January 14, 2019

Today was an emotional day for me. Day 24 of the government shutdown. I don’t know when I will get my next paycheck. I’m one of the 800,000 federal employees that are dealing with this stress. This isn’t political post and I don’t care to engage in any discussions.

Today I opened my email and saw my blood work they took prior to chemo last Friday was ready to be viewed. The full blood work is always in by Monday so nothing new there. However, my tumor marker was run this time and it had increased since it was last drawn on November 30. I have a lot of emotions in my head right now. I am not interested in discussing any at this time.

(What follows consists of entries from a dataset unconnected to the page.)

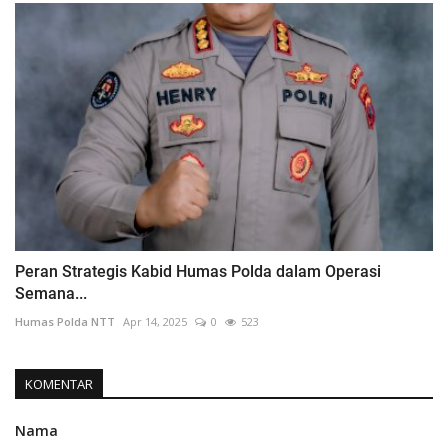
Peran Strategis Kabid Humas Polda dalam Operasi
Semana...
Humas Polda NTT
Apr 14, 2025
0
523
KOMENTAR
Nama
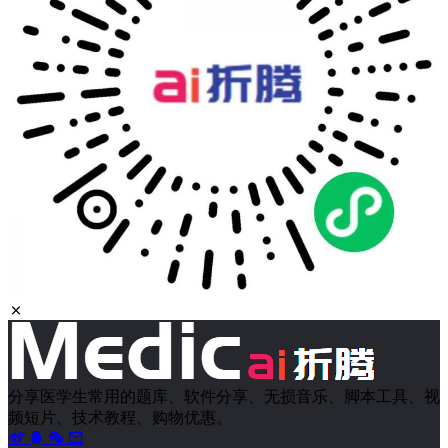
分享医学生常用的题库、软件分享、无损音乐、脚本工具、视
频短片、技术教程、购物优惠。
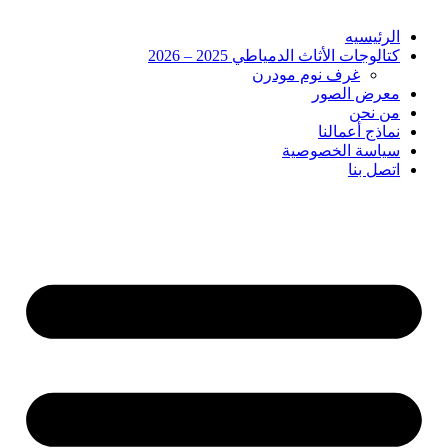
الرئيسيه
كتالوجات الأثاث الدمياطي 2025 – 2026
غرف نوم مودرن
معرض الصور
من نحن
نماذج أعمالنا
سياسة الخصوصية
اتصل بنا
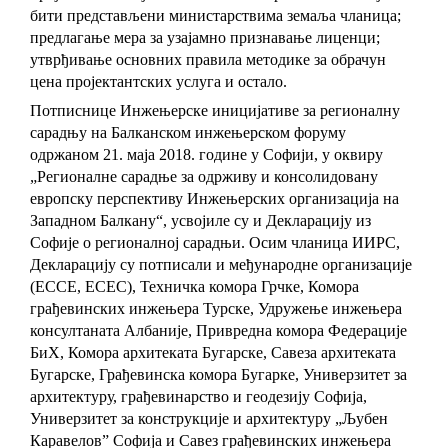
бити представљени министарствима земаља чланица;
предлагање мера за узајамно признавање лиценци;
утврђивање основних правила методике за обрачун
цена пројектантских услуга и остало.
Потписнице Инжењерске иницијативе за регионалну
сарадњу на Балканском инжењерском форуму
одржаном 21. маја 2018. године у Софији, у оквиру
„Регионалне сарадње за одрживу и консолидовану
европску перспективу Инжењерских организација на
Западном Балкану“, усвојиле су и Декларацију из
Софије о регионалној сарадњи. Осим чланица ИИРС,
Декларацију су потписали и међународне организације
(ECCE, ECEC), Техничка комора Грчке, Комора
грађевинских инжењера Турске, Удружење инжењера
консултаната Албаније, Привредна комора Федерације
БиХ, Комора архитеката Бугарске, Савеза архитеката
Бугарске, Грађевинска комора Бугарке, Универзитет за
архитектуру, грађевинарство и геодезију Софија,
Универзитет за конструкције и архитектуру „Љубен
Каравелов” Софија и Савез грађевинских инжењера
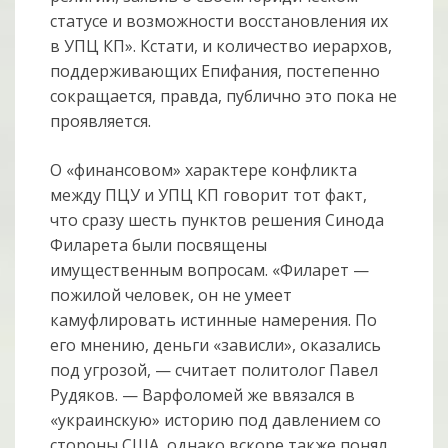
статусе и возможности восстановления их
в УПЦ КП». Кстати, и количество иерархов,
поддерживающих Епифания, постепенно
сокращается, правда, публично это пока не
проявляется.
О «финансовом» характере конфликта
между ПЦУ и УПЦ КП говорит тот факт,
что сразу шесть пунктов решения Синода
Филарета были посвящены
имущественным вопросам. «Филарет —
пожилой человек, он не умеет
камуфлировать истинные намерения. По
его мнению, деньги «зависли», оказались
под угрозой, — считает политолог Павел
Рудяков. — Варфоломей же ввязался в
«украинскую» историю под давлением со
стороны США, однако вскоре также понял,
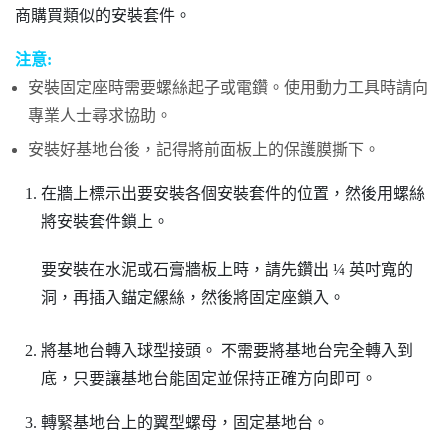
商購買類似的安裝套件。
注意:
安裝固定座時需要螺絲起子或電鑽。使用動力工具時請向
專業人士尋求協助。
安裝好基地台後，記得將前面板上的保護膜撕下。
在牆上標示出要安裝各個安裝套件的位置，然後用螺絲
將安裝套件鎖上。
要安裝在水泥或石膏牆板上時，請先鑽出 ¼ 英吋寬的
洞，再插入錨定縲絲，然後將固定座鎖入。
將基地台轉入球型接頭。
不需要將基地台完全轉入到
底，只要讓基地台能固定並保持正確方向即可。
轉緊基地台上的翼型螺母，固定基地台。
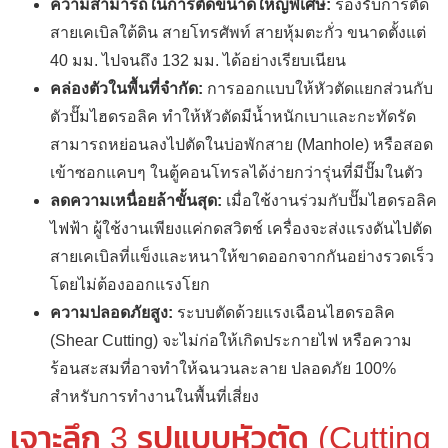
ความสามารถในการตัดขนาดใหญ่พิเศษ:
รองรับการตัด
สายเคเบิลใต้ดิน สายโทรศัพท์ สายหุ้มตะกั่ว ขนาดตั้งแต่
40 มม. ไปจนถึง 132 มม. ได้อย่างเรียบเนียน
คล่องตัวในพื้นที่จำกัด:
การออกแบบให้หัวตัดแยกส่วนกับ
ตัวปั๊มไฮดรอลิค ทำให้หัวตัดมีน้ำหนักเบาและกะทัดรัด
สามารถหย่อนลงไปตัดในบ่อพักสาย (Manhole) หรือสอด
เข้าซอกแคบๆ ในตู้คอนโทรลได้ง่ายกว่ารุ่นที่มีปั๊มในตัว
ลดความเหนื่อยล้าขั้นสุด:
เมื่อใช้งานร่วมกับปั๊มไฮดรอลิค
ไฟฟ้า ผู้ใช้งานเพียงแค่กดสวิตช์ เครื่องจะส่งแรงดันไปตัด
สายเคเบิลที่แข็งและหนาให้ขาดออกจากกันอย่างรวดเร็ว
โดยไม่ต้องออกแรงโยก
ความปลอดภัยสูง:
ระบบตัดด้วยแรงเฉือนไฮดรอลิค
(Shear Cutting) จะไม่ก่อให้เกิดประกายไฟ หรือความ
ร้อนสะสมที่อาจทำให้ฉนวนละลาย ปลอดภัย 100%
สำหรับการทำงานในพื้นที่เสี่ยง
เจาะลึก 3 รูปแบบหัวตัด (Cutting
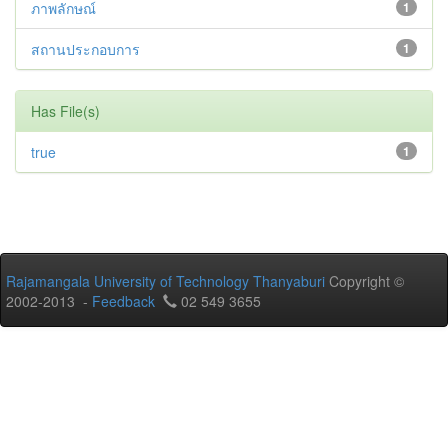
ภาพลักษณ์
1
สถานประกอบการ
1
Has File(s)
true
1
Rajamangala University of Technology Thanyaburi
Copyright ©
2002-2013 -
Feedback
02 549 3655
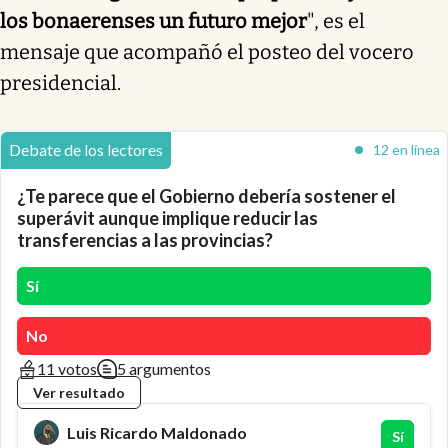
los bonaerenses un futuro mejor
", es el
mensaje que acompañó el posteo del vocero
presidencial.
Debate de los lectores
12 en línea
¿Te parece que el Gobierno debería sostener el
superávit aunque implique reducir las
transferencias a las provincias?
Sí
No
11 votos
5 argumentos
Ver resultado
Luis Ricardo Maldonado
Sí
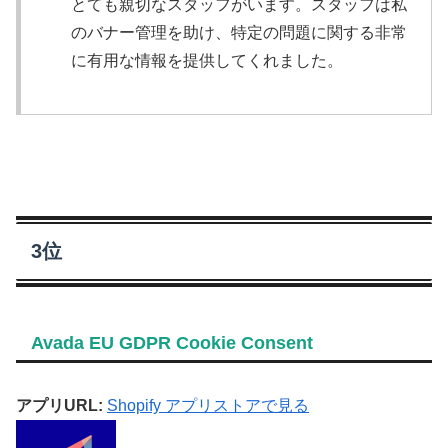
とても親切なスタッフがいます。スタッフは私
のバナー管理を助け、特定の問題に関する非常
に有用な情報を提供してくれました。
3位
Avada EU GDPR Cookie Consent
アプリURL:
Shopify アプリストアで見る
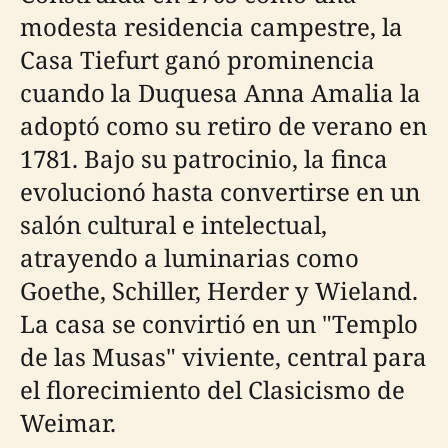
modesta residencia campestre, la
Casa Tiefurt ganó prominencia
cuando la Duquesa Anna Amalia la
adoptó como su retiro de verano en
1781. Bajo su patrocinio, la finca
evolucionó hasta convertirse en un
salón cultural e intelectual,
atrayendo a luminarias como
Goethe, Schiller, Herder y Wieland.
La casa se convirtió en un "Templo
de las Musas" viviente, central para
el florecimiento del Clasicismo de
Weimar.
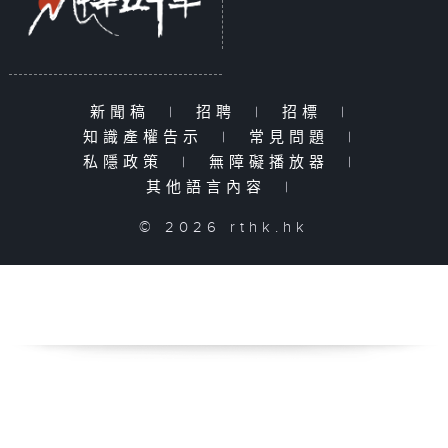
新聞稿
|
招聘
|
招標
|
知識產權告示
|
常見問題
|
私隱政策
|
無障礙播放器
|
其他語言內容
|
© 2026 rthk.hk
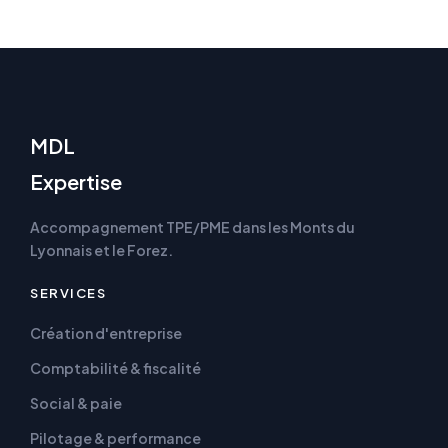
MDL
Expertise
Accompagnement TPE/PME dans les Monts du
Lyonnais et le Forez.
SERVICES
Création d'entreprise
Comptabilité & fiscalité
Social & paie
Pilotage & performance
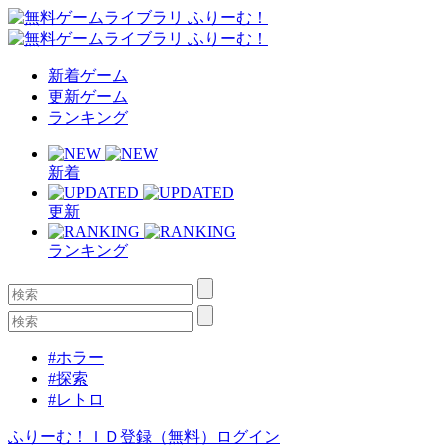
新着ゲーム
更新ゲーム
ランキング
新着
更新
ランキング
#ホラー
#探索
#レトロ
ふりーむ！ＩＤ登録（無料）
ログイン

By sharing this day with you I don’t ask for much. I ask only that you think before you say federal employees deserve this, know this is my personal battle, there are 799,999 other employees that have their own personal battles. So be kind to others and use your words wisely for you never know the battles others are truly facing.


January 3, 2019

This month will be about relearning my body or perhaps I should say learning my new normal. Chemo effects how the muscles recover and I have to learn how quickly they can recover.

I will be using the first couple weeks to discover how many days a week I can do a gym session, how hard I can train and that will determine my training split. On days I can’t do a gym lift my plan will be for an active recovery. Active recoveries will vary but I will always make sure they include squats.

I took an active recovery today. It started with a recovery ride using the peloton app. Then for daily squats today, I did front squats. I kept it simple 3×10 bar only. Now I am guessing I haven’t done front squats in over a year. I will need to start adding those in more if I expect them to improve. I finished with some GHD back extensions(no added weight) and GHD sit ups(no added weight).

I hope everyone worked toward their goals today. Have a fantastic evening. Until next time my friends.

January 1, 2019

Happy 2019!!

Everyone feels a certain kind of way about resolutions. I personally, like to make goals and lists. I love them actually. Its like a challenge I must conquer. I know last year I didn’t set any. I didn’t want to. I didn’t want to train, diet or anything that I really enjoyed doing. I couldn’t get into the right mentality for anything. I know I had took a bunch of hits so, I allowed myself to take 2018 off and try to wrap my head around my new normal. It’s a hard thing for me. I was used to being able to do almost everything and now I struggle to do anything. So that was what I used 2018 to do. I gave myself time to mentally heal.

This year I have such a good outlook on everything. I can’t wait for everything I plan on doing. I’m not even going to give spoilers.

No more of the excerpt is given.